=== Section Start ===
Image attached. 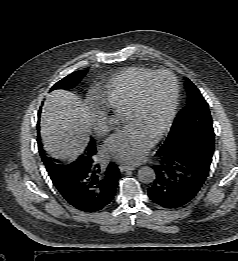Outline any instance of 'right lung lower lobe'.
<instances>
[{"label":"right lung lower lobe","mask_w":238,"mask_h":261,"mask_svg":"<svg viewBox=\"0 0 238 261\" xmlns=\"http://www.w3.org/2000/svg\"><path fill=\"white\" fill-rule=\"evenodd\" d=\"M95 153L81 155L58 179L51 178L63 198L83 212L91 213L107 208L114 199L120 176L114 163L102 169L94 161Z\"/></svg>","instance_id":"obj_1"}]
</instances>
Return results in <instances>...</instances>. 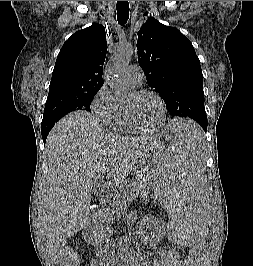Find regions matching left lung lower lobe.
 Returning a JSON list of instances; mask_svg holds the SVG:
<instances>
[{"label": "left lung lower lobe", "mask_w": 253, "mask_h": 266, "mask_svg": "<svg viewBox=\"0 0 253 266\" xmlns=\"http://www.w3.org/2000/svg\"><path fill=\"white\" fill-rule=\"evenodd\" d=\"M202 128L204 129V131H206V130H207V127H205V126H202Z\"/></svg>", "instance_id": "obj_1"}]
</instances>
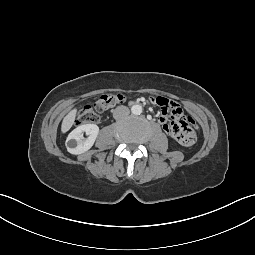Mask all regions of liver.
<instances>
[{"mask_svg":"<svg viewBox=\"0 0 255 255\" xmlns=\"http://www.w3.org/2000/svg\"><path fill=\"white\" fill-rule=\"evenodd\" d=\"M77 109H72L63 119L61 125V132L66 133L70 130L72 125L74 124L75 117H76Z\"/></svg>","mask_w":255,"mask_h":255,"instance_id":"6515ba94","label":"liver"}]
</instances>
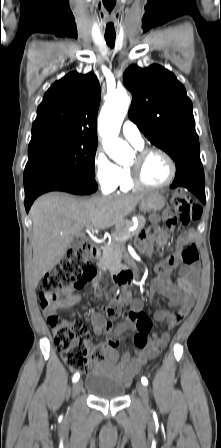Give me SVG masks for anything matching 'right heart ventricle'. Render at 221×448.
Masks as SVG:
<instances>
[{"label": "right heart ventricle", "mask_w": 221, "mask_h": 448, "mask_svg": "<svg viewBox=\"0 0 221 448\" xmlns=\"http://www.w3.org/2000/svg\"><path fill=\"white\" fill-rule=\"evenodd\" d=\"M121 177L119 184L117 186L118 190L121 192H128L136 188V186L131 182L130 172L128 167H121Z\"/></svg>", "instance_id": "obj_1"}]
</instances>
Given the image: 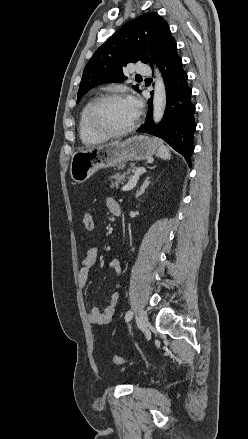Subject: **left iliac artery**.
I'll list each match as a JSON object with an SVG mask.
<instances>
[{"mask_svg": "<svg viewBox=\"0 0 248 439\" xmlns=\"http://www.w3.org/2000/svg\"><path fill=\"white\" fill-rule=\"evenodd\" d=\"M133 317V312L131 310L127 311L125 314V320L128 322L132 319Z\"/></svg>", "mask_w": 248, "mask_h": 439, "instance_id": "obj_1", "label": "left iliac artery"}]
</instances>
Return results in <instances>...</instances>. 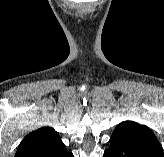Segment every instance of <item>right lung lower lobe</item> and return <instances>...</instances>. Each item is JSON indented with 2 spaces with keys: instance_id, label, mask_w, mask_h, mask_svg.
Listing matches in <instances>:
<instances>
[{
  "instance_id": "98d812e1",
  "label": "right lung lower lobe",
  "mask_w": 164,
  "mask_h": 157,
  "mask_svg": "<svg viewBox=\"0 0 164 157\" xmlns=\"http://www.w3.org/2000/svg\"><path fill=\"white\" fill-rule=\"evenodd\" d=\"M32 157H74L71 152L66 149L62 141H58L43 151L33 155Z\"/></svg>"
}]
</instances>
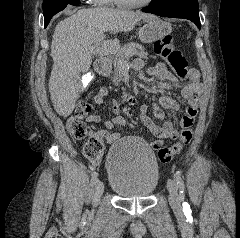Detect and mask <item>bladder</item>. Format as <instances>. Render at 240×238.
<instances>
[{
    "label": "bladder",
    "mask_w": 240,
    "mask_h": 238,
    "mask_svg": "<svg viewBox=\"0 0 240 238\" xmlns=\"http://www.w3.org/2000/svg\"><path fill=\"white\" fill-rule=\"evenodd\" d=\"M111 189L122 197L149 196L157 186L159 167L153 150L135 138L113 144L106 161Z\"/></svg>",
    "instance_id": "1"
}]
</instances>
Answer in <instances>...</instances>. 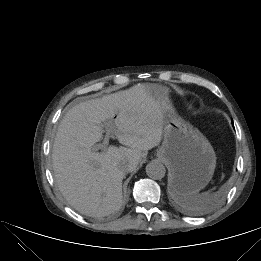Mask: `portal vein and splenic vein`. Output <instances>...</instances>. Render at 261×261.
<instances>
[{
  "label": "portal vein and splenic vein",
  "mask_w": 261,
  "mask_h": 261,
  "mask_svg": "<svg viewBox=\"0 0 261 261\" xmlns=\"http://www.w3.org/2000/svg\"><path fill=\"white\" fill-rule=\"evenodd\" d=\"M105 128H106V136L104 138V141L101 144H98L96 147V150L100 149L103 152L108 149L109 139L112 137V134L114 133L111 122L105 123Z\"/></svg>",
  "instance_id": "portal-vein-and-splenic-vein-1"
}]
</instances>
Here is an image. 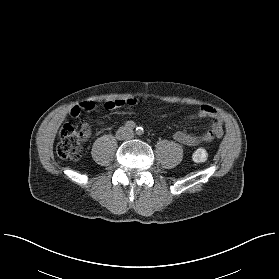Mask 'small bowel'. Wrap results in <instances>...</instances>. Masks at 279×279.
<instances>
[{
    "label": "small bowel",
    "mask_w": 279,
    "mask_h": 279,
    "mask_svg": "<svg viewBox=\"0 0 279 279\" xmlns=\"http://www.w3.org/2000/svg\"><path fill=\"white\" fill-rule=\"evenodd\" d=\"M133 104V100H127V99H122V100H119V101H115V100H110V99H105V105L107 106L108 109H111L115 106H120V105H123V104ZM203 108H206V107H203ZM174 139L180 141V142H183V143H194L196 141L195 137L185 133V132H182V131H178L176 133H174L173 135ZM204 139V137H203Z\"/></svg>",
    "instance_id": "1"
}]
</instances>
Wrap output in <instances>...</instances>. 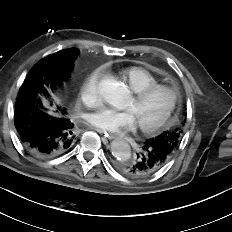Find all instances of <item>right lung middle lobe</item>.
<instances>
[{
  "mask_svg": "<svg viewBox=\"0 0 232 232\" xmlns=\"http://www.w3.org/2000/svg\"><path fill=\"white\" fill-rule=\"evenodd\" d=\"M75 56L76 51L74 50H68V52L62 50L43 58L35 64L21 86L16 99L15 108L18 102L22 100L21 96L25 94L24 90L33 89L34 91L28 94L32 95L34 98H38L40 101L39 108L42 114H44V117L56 118L62 116L64 112L59 107L55 112L47 111L46 103L44 102V104H42L39 95H45V92H47L46 87L54 80L67 76L71 64L75 60Z\"/></svg>",
  "mask_w": 232,
  "mask_h": 232,
  "instance_id": "right-lung-middle-lobe-1",
  "label": "right lung middle lobe"
}]
</instances>
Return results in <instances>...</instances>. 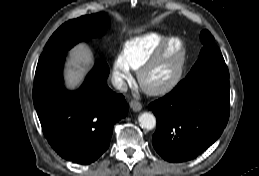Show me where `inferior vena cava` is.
<instances>
[{
  "instance_id": "obj_1",
  "label": "inferior vena cava",
  "mask_w": 259,
  "mask_h": 176,
  "mask_svg": "<svg viewBox=\"0 0 259 176\" xmlns=\"http://www.w3.org/2000/svg\"><path fill=\"white\" fill-rule=\"evenodd\" d=\"M112 85L121 92H126L128 89L127 83L120 77H113L112 78Z\"/></svg>"
}]
</instances>
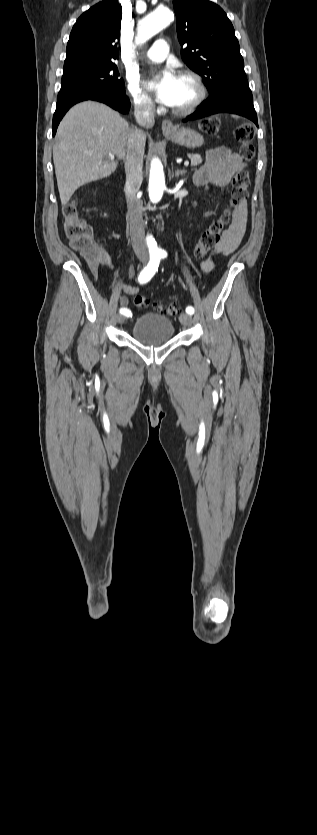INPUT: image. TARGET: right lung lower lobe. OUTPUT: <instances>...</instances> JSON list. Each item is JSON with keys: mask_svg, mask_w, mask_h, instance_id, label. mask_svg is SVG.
<instances>
[{"mask_svg": "<svg viewBox=\"0 0 317 835\" xmlns=\"http://www.w3.org/2000/svg\"><path fill=\"white\" fill-rule=\"evenodd\" d=\"M85 100H94L105 103L121 113H127L130 109V101L125 95V92H118L112 89H99L72 95L57 102L52 123L53 136L56 133L59 122L69 108L74 104Z\"/></svg>", "mask_w": 317, "mask_h": 835, "instance_id": "98d812e1", "label": "right lung lower lobe"}]
</instances>
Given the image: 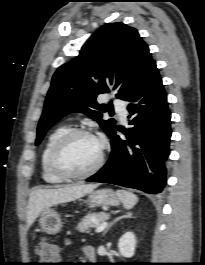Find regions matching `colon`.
Returning a JSON list of instances; mask_svg holds the SVG:
<instances>
[{"instance_id": "obj_1", "label": "colon", "mask_w": 205, "mask_h": 265, "mask_svg": "<svg viewBox=\"0 0 205 265\" xmlns=\"http://www.w3.org/2000/svg\"><path fill=\"white\" fill-rule=\"evenodd\" d=\"M39 265H56L60 258L59 248L48 240H41L35 249Z\"/></svg>"}]
</instances>
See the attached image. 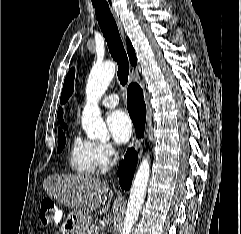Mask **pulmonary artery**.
Segmentation results:
<instances>
[{"mask_svg": "<svg viewBox=\"0 0 241 234\" xmlns=\"http://www.w3.org/2000/svg\"><path fill=\"white\" fill-rule=\"evenodd\" d=\"M118 103H119V98L116 94L107 95L101 101V104L107 108H113L117 106Z\"/></svg>", "mask_w": 241, "mask_h": 234, "instance_id": "pulmonary-artery-1", "label": "pulmonary artery"}]
</instances>
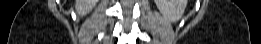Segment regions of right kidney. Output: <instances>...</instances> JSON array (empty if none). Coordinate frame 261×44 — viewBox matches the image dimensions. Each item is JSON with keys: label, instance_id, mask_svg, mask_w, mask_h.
<instances>
[{"label": "right kidney", "instance_id": "obj_1", "mask_svg": "<svg viewBox=\"0 0 261 44\" xmlns=\"http://www.w3.org/2000/svg\"><path fill=\"white\" fill-rule=\"evenodd\" d=\"M98 0H76L75 9L79 15H86L95 6Z\"/></svg>", "mask_w": 261, "mask_h": 44}]
</instances>
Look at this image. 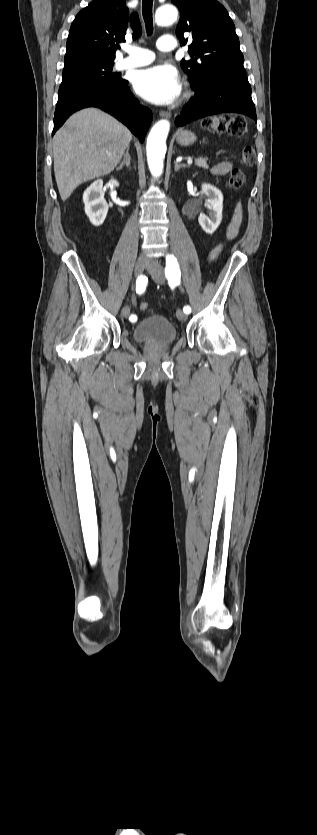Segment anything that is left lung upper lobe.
<instances>
[{"label":"left lung upper lobe","instance_id":"obj_1","mask_svg":"<svg viewBox=\"0 0 317 835\" xmlns=\"http://www.w3.org/2000/svg\"><path fill=\"white\" fill-rule=\"evenodd\" d=\"M180 10L176 34L180 43L184 32L191 33L190 60L181 67L192 85L203 83L217 68L244 69V57L233 21L226 9L215 0H171Z\"/></svg>","mask_w":317,"mask_h":835}]
</instances>
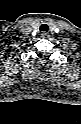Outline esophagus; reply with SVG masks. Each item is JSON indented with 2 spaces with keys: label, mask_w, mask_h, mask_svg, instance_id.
<instances>
[{
  "label": "esophagus",
  "mask_w": 81,
  "mask_h": 124,
  "mask_svg": "<svg viewBox=\"0 0 81 124\" xmlns=\"http://www.w3.org/2000/svg\"><path fill=\"white\" fill-rule=\"evenodd\" d=\"M41 37H42V38L49 37V34H48V33H46V32H43V33H41Z\"/></svg>",
  "instance_id": "34e87169"
}]
</instances>
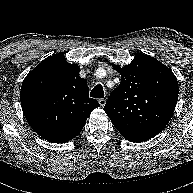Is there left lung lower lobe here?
I'll return each mask as SVG.
<instances>
[{"label": "left lung lower lobe", "mask_w": 193, "mask_h": 193, "mask_svg": "<svg viewBox=\"0 0 193 193\" xmlns=\"http://www.w3.org/2000/svg\"><path fill=\"white\" fill-rule=\"evenodd\" d=\"M147 140L148 139H131L129 141L139 143V142H144V141H147Z\"/></svg>", "instance_id": "0a47b994"}]
</instances>
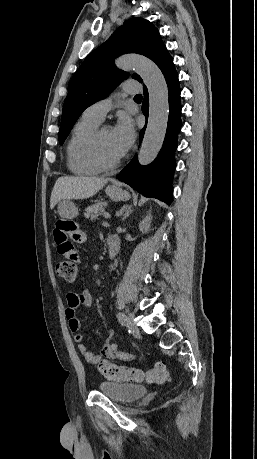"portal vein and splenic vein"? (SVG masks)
I'll use <instances>...</instances> for the list:
<instances>
[{"mask_svg": "<svg viewBox=\"0 0 257 459\" xmlns=\"http://www.w3.org/2000/svg\"><path fill=\"white\" fill-rule=\"evenodd\" d=\"M103 217H104L105 219H109V218H110V214H109L108 212H104V213H103Z\"/></svg>", "mask_w": 257, "mask_h": 459, "instance_id": "obj_1", "label": "portal vein and splenic vein"}]
</instances>
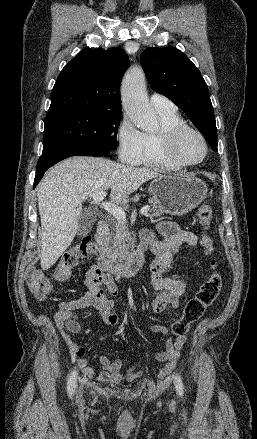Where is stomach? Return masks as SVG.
I'll list each match as a JSON object with an SVG mask.
<instances>
[{
  "instance_id": "0dacf381",
  "label": "stomach",
  "mask_w": 257,
  "mask_h": 439,
  "mask_svg": "<svg viewBox=\"0 0 257 439\" xmlns=\"http://www.w3.org/2000/svg\"><path fill=\"white\" fill-rule=\"evenodd\" d=\"M149 191L166 212L184 215L206 198L208 187L204 181L191 175H163L151 182Z\"/></svg>"
}]
</instances>
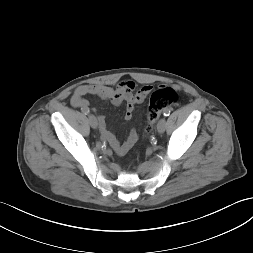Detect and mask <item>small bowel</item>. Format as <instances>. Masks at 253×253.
=== Section End ===
> **PROBLEM TO WORK ON**: Copy out only the lines beginning at the line with "Is there left lung lower lobe here?" and ending at the last line of the entries. Keep them exact; drop pictures.

> **FINISHED EXERCISE**:
Is there left lung lower lobe here?
I'll return each mask as SVG.
<instances>
[{"label": "left lung lower lobe", "mask_w": 193, "mask_h": 193, "mask_svg": "<svg viewBox=\"0 0 193 193\" xmlns=\"http://www.w3.org/2000/svg\"><path fill=\"white\" fill-rule=\"evenodd\" d=\"M147 140L148 139H131L129 141L139 143V142H144V141H147Z\"/></svg>", "instance_id": "0a47b994"}]
</instances>
"portal vein and splenic vein"? (SVG masks)
I'll use <instances>...</instances> for the list:
<instances>
[{"mask_svg": "<svg viewBox=\"0 0 257 459\" xmlns=\"http://www.w3.org/2000/svg\"><path fill=\"white\" fill-rule=\"evenodd\" d=\"M103 217H104L105 219H109V218H110V214H109L108 212H104V213H103Z\"/></svg>", "mask_w": 257, "mask_h": 459, "instance_id": "obj_1", "label": "portal vein and splenic vein"}]
</instances>
Where is stomach? Return masks as SVG.
I'll list each match as a JSON object with an SVG mask.
<instances>
[{
  "instance_id": "0dacf381",
  "label": "stomach",
  "mask_w": 257,
  "mask_h": 439,
  "mask_svg": "<svg viewBox=\"0 0 257 439\" xmlns=\"http://www.w3.org/2000/svg\"><path fill=\"white\" fill-rule=\"evenodd\" d=\"M149 191L166 212L184 215L206 198L208 187L204 181L191 175H163L151 182Z\"/></svg>"
}]
</instances>
Detect and mask <item>small bowel</item>. Format as <instances>. Masks at 253×253.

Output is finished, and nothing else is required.